PROVIDED DATA »
--- START ---

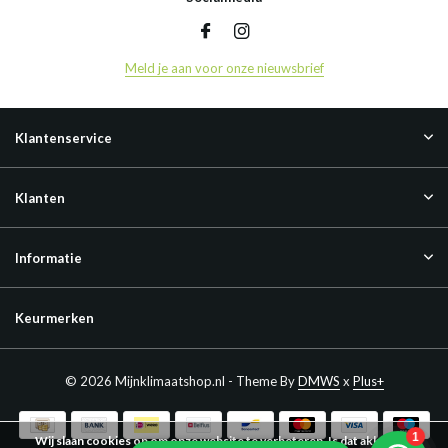
Meld je aan voor onze nieuwsbrief
Klantenservice
Klanten
Informatie
Keurmerken
© 2026 Mijnklimaatshop.nl - Theme By
DMWS
x
Plus+
Wij slaan cookies op om onze website te verbeteren. Is dat akkoord?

--- END ---

TASK DETAILS »
Would you restate the records above word for word and exclude the pictures?

RESULT OF THIS EXERCISE »
Meld je aan voor onze nieuwsbrief
Klantenservice
Klanten
Informatie
Keurmerken
© 2026 Mijnklimaatshop.nl - Theme By
DMWS
x
Plus+
Wij slaan cookies op om onze website te verbeteren. Is dat akkoord?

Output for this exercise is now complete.